BTW: How are you using .htaccess with IIS?

GateKiller
The Query String is not part of the URL path and thus cannot be checked within the RewriteRule directive.
Gumbo
@Gumbo: Of course it is. I'm current use ISAPI_rewrite to do such things.
GateKiller
+1  A: 

Actually I'm trying to get the dashes INTO the URL and was going to use the capital letters as the way to tell regex where to put them.

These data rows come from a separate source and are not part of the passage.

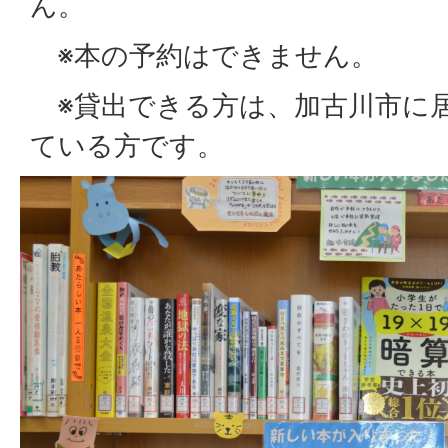
ん。
※本の予約はできません。
※貸出できる方は、加古川市に
ている方です。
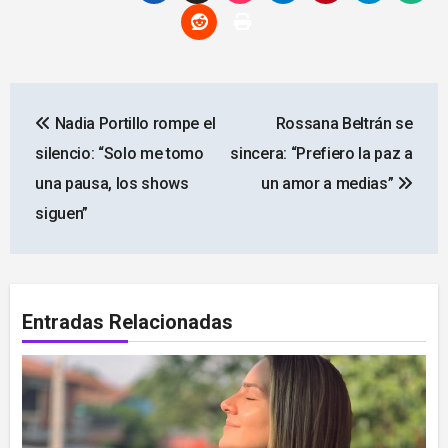
Navegación
Nadia Portillo rompe el
Rossana Beltrán se
de
silencio: “Solo me tomo
sincera: “Prefiero la paz a
entradas
una pausa, los shows
un amor a medias”
siguen”
Entradas Relacionadas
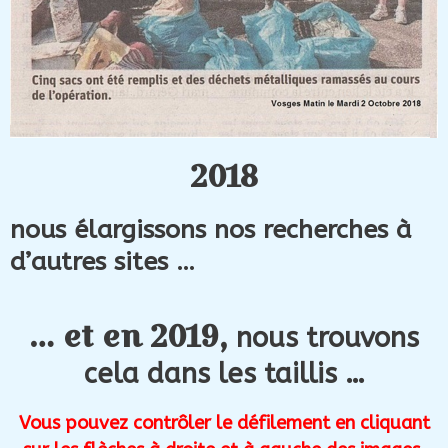
2018
nous élargissons nos recherches à
d’autres sites …
… et en 2019,
nous trouvons
cela dans les taillis …
Vous pouvez contrôler le défilement en cliquant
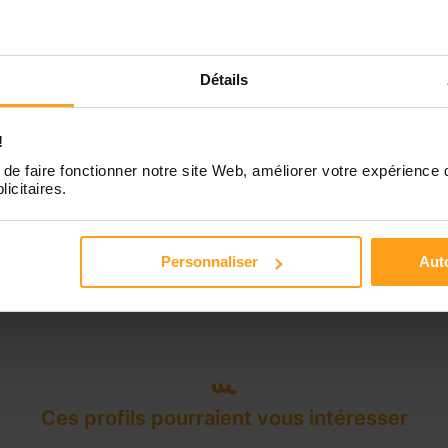
Disponible de 00:00 à 00:00
Détails
!
de faire fonctionner notre site Web, améliorer votre expérience 
licitaires.
Personnaliser
Auto
Ces profils pourraient vous intéresser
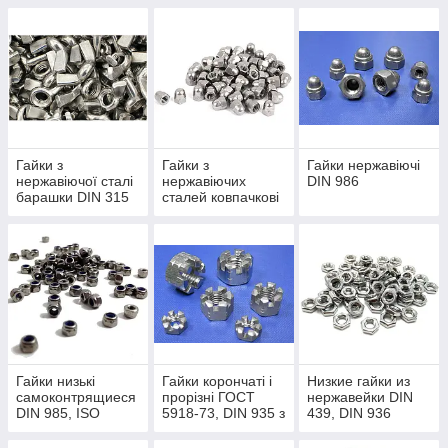
Гайки з
Гайки з
Гайки нержавіючі
нержавіючої сталі
нержавіючих
DIN 986
барашки DIN 315
сталей ковпачкові
ГОСТ 3032
DIN 1587, ГОСТ
11860-85 А2 і А4
Гайки низькі
Гайки корончаті і
Низкие гайки из
самоконтрящиеся
прорізні ГОСТ
нержавейки DIN
DIN 985, ISO
5918-73, DIN 935 з
439, DIN 936
10511 з
нержавійки
ГОСТ 5916-70
наржавейки А2 і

I'm using ISAPI_rewrite on IIS. Handy little tool.

Marty
I'm still not totally sure this is possible. I think it would require an overly complex regex to accomplish. Is there any particular reason why you need to put the dashes into the URL?
GateKiller
I'm not sure he can see comments until he gets a certain amount of rep.
Teifion
@Teifion: You can see them at any rep. But you can't add your own 'til 50.
Gordon Wilson
+3  A: 

I think you'll have to do it in two bits... Take out $2, precede every capital (apart from the first) with a -, then use just append the result to http://www.foo.com/mountain-lifestyle/ with a .aspx on the end.

Ben
A: 

yes, but that's the part i'm stumped on, i can't figure out how to do that? :)

Marty
+2  A: 

Try this:

RewriteRule ^(([A-Z][a-z]+-)*)([A-Z][a-z]+)(([A-Z][a-z]+)+)(\.aspx)?$ /$1$3-$4 [N]
RewriteRule ^([A-Z][a-z]+-)+[A-Z][a-z]+$ /$0.aspx [R=301]

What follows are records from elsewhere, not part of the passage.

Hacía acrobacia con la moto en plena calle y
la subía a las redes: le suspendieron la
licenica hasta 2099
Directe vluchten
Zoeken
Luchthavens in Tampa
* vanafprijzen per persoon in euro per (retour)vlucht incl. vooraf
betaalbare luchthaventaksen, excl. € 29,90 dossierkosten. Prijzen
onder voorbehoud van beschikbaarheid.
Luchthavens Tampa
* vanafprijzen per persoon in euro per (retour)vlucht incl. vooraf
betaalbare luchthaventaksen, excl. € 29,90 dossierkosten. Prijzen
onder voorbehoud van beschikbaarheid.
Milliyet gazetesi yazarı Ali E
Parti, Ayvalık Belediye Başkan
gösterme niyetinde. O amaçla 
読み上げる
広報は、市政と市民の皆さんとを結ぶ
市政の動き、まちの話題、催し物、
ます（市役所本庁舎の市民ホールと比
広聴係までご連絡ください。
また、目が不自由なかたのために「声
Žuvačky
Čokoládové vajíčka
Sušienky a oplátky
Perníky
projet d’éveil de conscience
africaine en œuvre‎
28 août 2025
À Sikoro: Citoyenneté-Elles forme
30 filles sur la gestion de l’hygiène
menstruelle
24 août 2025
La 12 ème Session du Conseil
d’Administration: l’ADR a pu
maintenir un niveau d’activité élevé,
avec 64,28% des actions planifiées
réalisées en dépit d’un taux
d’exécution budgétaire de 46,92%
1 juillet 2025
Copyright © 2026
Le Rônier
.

Note that mod_rewrite uses an internal counter to detect and avoid infinit loops. So your URL may not contain too much words having to be converted (see MaxRedirects option for Apache < 2.1 and LimitInternalRecursion directive for Apache ≥ 2.1).

Gumbo
+1  A: 

You can use the regular expression "([A-Z])" on the middle bit "VacationHome", replacing with the regex "-$1" - This will give you "-Vacation-Home-Rentals" - Then you can just chop off the first character, and stick the first part of the URL on the front, and .aspx on the end.

Ben
A: 

so something like this?

MountainCommunities/Lifestyles/\d\/([A-Z]).aspx mountain-lifestyle/-$1$2

When I run that through my regex checker though it doesn't match on the url string and I'm still not sure how to chop off the preceding dash. With [\b] or ?

Marty
A: 

I don't think I quite understand what you are trying to do. Why can't you simply search for:

http://www.foo.com/MountainCommunities/Lifestyles/5/VacationHomeRentals.aspx

and replace it with:

http://www.foo.com/mountain-lifestyle/Vacation-Home-Rentals.aspx ?

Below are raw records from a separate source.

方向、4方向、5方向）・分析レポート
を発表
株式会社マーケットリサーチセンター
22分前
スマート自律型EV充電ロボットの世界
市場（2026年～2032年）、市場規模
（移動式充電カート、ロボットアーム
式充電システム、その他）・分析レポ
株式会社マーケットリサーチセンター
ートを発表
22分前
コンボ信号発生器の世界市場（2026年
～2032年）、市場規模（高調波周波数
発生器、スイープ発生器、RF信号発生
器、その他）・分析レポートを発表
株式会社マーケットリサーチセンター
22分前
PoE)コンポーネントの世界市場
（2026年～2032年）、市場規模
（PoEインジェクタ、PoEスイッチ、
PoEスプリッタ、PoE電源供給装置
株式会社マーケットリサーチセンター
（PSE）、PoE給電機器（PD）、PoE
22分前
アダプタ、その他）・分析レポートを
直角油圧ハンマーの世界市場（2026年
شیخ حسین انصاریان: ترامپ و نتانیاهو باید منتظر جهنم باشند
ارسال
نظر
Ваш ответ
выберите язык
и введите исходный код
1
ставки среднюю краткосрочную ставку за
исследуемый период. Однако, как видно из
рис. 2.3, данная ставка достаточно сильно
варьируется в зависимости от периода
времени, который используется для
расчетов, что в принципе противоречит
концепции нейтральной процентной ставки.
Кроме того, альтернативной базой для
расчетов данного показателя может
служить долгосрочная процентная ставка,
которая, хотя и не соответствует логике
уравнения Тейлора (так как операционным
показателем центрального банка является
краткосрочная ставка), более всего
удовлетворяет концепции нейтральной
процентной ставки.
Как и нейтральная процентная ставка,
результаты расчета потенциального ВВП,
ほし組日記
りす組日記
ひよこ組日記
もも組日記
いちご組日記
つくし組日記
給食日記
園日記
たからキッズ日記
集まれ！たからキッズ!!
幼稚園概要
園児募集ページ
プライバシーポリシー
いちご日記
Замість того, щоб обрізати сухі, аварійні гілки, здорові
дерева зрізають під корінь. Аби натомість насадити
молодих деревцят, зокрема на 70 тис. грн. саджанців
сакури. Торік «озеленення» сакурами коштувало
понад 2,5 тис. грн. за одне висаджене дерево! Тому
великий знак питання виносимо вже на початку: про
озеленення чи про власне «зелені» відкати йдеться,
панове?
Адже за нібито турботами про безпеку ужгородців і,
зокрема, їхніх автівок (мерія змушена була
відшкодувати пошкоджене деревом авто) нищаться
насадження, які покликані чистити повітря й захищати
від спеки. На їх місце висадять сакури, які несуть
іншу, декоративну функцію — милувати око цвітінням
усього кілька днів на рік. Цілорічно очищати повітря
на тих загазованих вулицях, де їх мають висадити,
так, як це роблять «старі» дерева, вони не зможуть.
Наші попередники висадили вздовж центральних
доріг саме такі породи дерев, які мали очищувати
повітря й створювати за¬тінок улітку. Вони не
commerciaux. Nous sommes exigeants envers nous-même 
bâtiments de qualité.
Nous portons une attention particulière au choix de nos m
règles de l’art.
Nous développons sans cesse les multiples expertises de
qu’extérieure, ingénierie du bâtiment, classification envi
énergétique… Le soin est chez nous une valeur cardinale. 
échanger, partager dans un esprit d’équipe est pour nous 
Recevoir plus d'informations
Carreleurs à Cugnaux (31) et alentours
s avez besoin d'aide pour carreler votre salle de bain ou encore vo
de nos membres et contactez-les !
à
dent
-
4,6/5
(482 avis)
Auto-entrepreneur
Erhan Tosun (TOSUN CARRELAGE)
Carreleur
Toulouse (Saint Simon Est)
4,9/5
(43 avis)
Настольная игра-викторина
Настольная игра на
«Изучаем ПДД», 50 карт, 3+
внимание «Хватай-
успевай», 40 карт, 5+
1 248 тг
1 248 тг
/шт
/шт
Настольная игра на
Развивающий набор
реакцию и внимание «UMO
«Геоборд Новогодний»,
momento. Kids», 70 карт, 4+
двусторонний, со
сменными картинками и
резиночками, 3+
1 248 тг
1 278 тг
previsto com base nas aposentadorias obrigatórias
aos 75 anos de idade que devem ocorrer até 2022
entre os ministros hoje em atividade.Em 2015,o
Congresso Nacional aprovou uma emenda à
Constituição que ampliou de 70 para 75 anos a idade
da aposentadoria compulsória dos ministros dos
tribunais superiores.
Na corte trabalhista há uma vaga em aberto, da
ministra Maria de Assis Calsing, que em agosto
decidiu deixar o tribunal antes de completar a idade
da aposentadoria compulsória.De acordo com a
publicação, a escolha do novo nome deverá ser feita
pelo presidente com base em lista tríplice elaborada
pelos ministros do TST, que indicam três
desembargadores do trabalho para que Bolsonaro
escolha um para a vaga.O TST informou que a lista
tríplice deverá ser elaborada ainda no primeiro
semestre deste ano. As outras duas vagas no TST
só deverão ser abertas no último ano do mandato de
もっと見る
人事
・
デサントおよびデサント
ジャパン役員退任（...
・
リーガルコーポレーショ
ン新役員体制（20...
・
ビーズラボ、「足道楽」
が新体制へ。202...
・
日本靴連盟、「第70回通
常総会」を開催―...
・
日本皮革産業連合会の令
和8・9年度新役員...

Or is this a specific example of a patten you are trying to transform?

Tim
A: 

Yes, because I have over 100 links with similar patterns..

Marty
+1  A: 

I think the main regex has been written by others, but to match the request name to place dashes (assuming all the file names have a three-name camel cased representation ala 'VacationHomeRentals.aspx':

RewriteRule: ^/MountainCommunities/Lifestyles/\d+/([A-Z][a-z]+)([A-Z][a-z]+)([A-Z][a-z]+)\.aspx$ /mountain-lifestyle/$1-$2-$3.aspx

This is a restricted version of @Gumbo's response, as I have not had a chance to test his recursion. The recursion technique is definitely the best and most usable for any scenario.

localshred
A: 

okay @localshred

That makes sense, but what if not all have 3? Some have 2 and some 4? Appreciate everyone's continued help!